Infant with Fever

Give feedback on this card

Urinary tract infection, primarily Escherichia coli, is the most common cause of bacterial infection in well appearing children less than 90 days of age with fever and no source one exam.

Around 10% of well appearing febrile infants less than 90 days of age will have a serious bacterial infection. Most of these will be urinary tract infections with 1-2% being bacteremic and less than 0.5% having meningitis.

The most common pathogen is Escherichia coli followed by Group B Streptococcus(GBS). Other gram negatives include Klebsiella spp, Salmonella spp. Streptococcus pneumoniae, Enterococcus spp and Staphylococcus aureus. Listeria is a classically taught pathogen that is not seen in more recent studies.

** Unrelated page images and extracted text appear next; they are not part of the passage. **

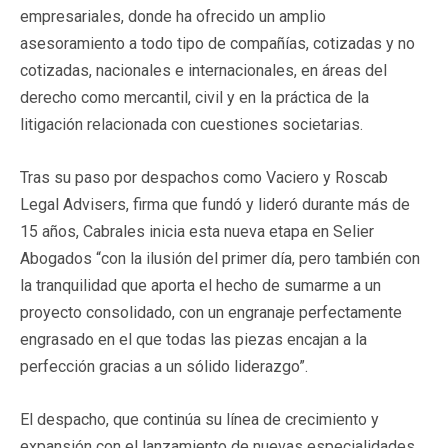
empresariales, donde ha ofrecido un amplio
asesoramiento a todo tipo de compañías, cotizadas y no
cotizadas, nacionales e internacionales, en áreas del
derecho como mercantil, civil y en la práctica de la
litigación relacionada con cuestiones societarias.
Tras su paso por despachos como Vaciero y Roscab
Legal Advisers, firma que fundó y lideró durante más de
15 años, Cabrales inicia esta nueva etapa en Selier
Abogados “con la ilusión del primer día, pero también con
la tranquilidad que aporta el hecho de sumarme a un
proyecto consolidado, con un engranaje perfectamente
engrasado en el que todas las piezas encajan a la
perfección gracias a un sólido liderazgo”.
El despacho, que continúa su línea de crecimiento y
expansión con el lanzamiento de nuevas especialidades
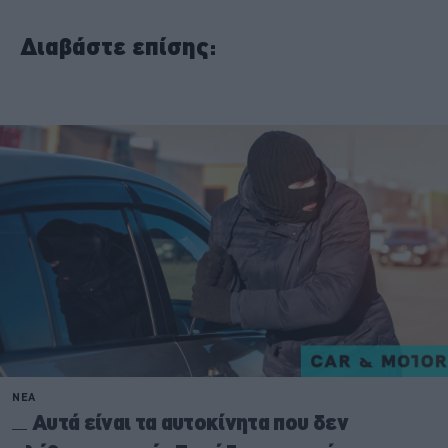
Διαβάστε επίσης:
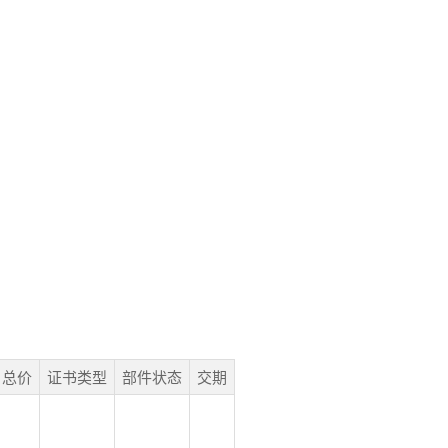
总价
证书类型
部件状态
交期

Regimens vary by center and cover the common pathogens including:

  • Ampicillin + aminoglycoside
  • Third generation cephalosporin + ampicillin
  • Third generation cephalosporin alone.

A third generation cephalosporin alone regimen does not cover enterococcus or Listeria and ampicillin is the preferred agent for GBS.

While rare herpes simplex virus infection is also a consideration especially in neonates with vesicular skin lesions, seizures, or CSF pleocytosis.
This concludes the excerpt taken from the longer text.